Fifteen years after Stokes’ death, members of the state’s prenatal care community say there is still more work to be done to prevent postpartum depression. Recently the U.S. Preventive Taskforce issued a recommendation that all adults, especially pregnant and postpartum women, be screened for depression.

However, postpartum depression and psychosis are still a mystery to a lot of doctors, said Dr. Sarah Allen, director of the Postpartum Depression Alliance of Illinois.

“There’s not many doctors trained who specialize in postpartum issues,” Allen said.

Screening can be beneficial, Allen continued, but the larger issue is knowing what to do to fix the problem.

“Most of the people in the medical system that I’ve talked to said it wasn’t even in their medical books,” Blocker said. “So how can you treat something you know nothing about?”

As the number of postpartum depression sufferers increase, access and affordability also become more important.
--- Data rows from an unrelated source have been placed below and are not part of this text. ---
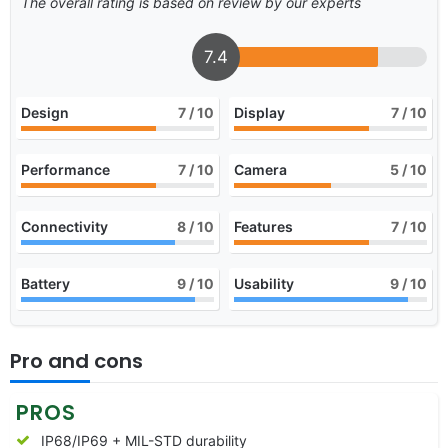
The overall rating is based on review by our experts
7.4
Design
7
/ 10
Display
7
/ 10
Performance
7
/ 10
Camera
5
/ 10
Connectivity
8
/ 10
Features
7
/ 10
Battery
9
/ 10
Usability
9
/ 10
Pro and cons
PROS
IP68/IP69 + MIL-STD durability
According to research from the Pregnancy Risk Assessment Monitoring System, a databank supported by the Illinois Department of Public Health, from 2007 to 2012 the percentage of postpartum women increased from 8.5 to 10.4 percent. Now, that statistic rests at 20 percent, Allen said.

“More women are coming forward, Blocker said. “They have been suffering in silence.”

Postpartum depression is a serious issue, said state Sen. John G. Mulroe (D-Chicago), chair of the Illinois Pubic Health committee.

“I think postpartum depression is a real issue for women, and the effects could hurt them or possibly even the baby,” Mulroe said. “I think that if we can identify it and help women, that’s a good thing.”

However, gaining access to treatment becomes harder when a mother cannot afford it. The highest population of women affected by postpartum between 2007 and 2012 were ages 24 and under, and had less than 12 years of an education, the Pregnancy Risk Assessment Monitoring System reports. These statistics suggest a possible relationship between economic status and the availability of treatment.

“I don’t want to live in a society where we don’t take care of the poor,” Mulroe said.

Sommer Skyy Stokes, now 15-years-old, is aware of the condition that took her mother. Blocker made sure to give her grand-daughter all of the information she could of the mother she never knew.

“I was proud to call [Melanie] my daughter,” Blocker said, “and that’s why I did so much after I saw what happened to her.”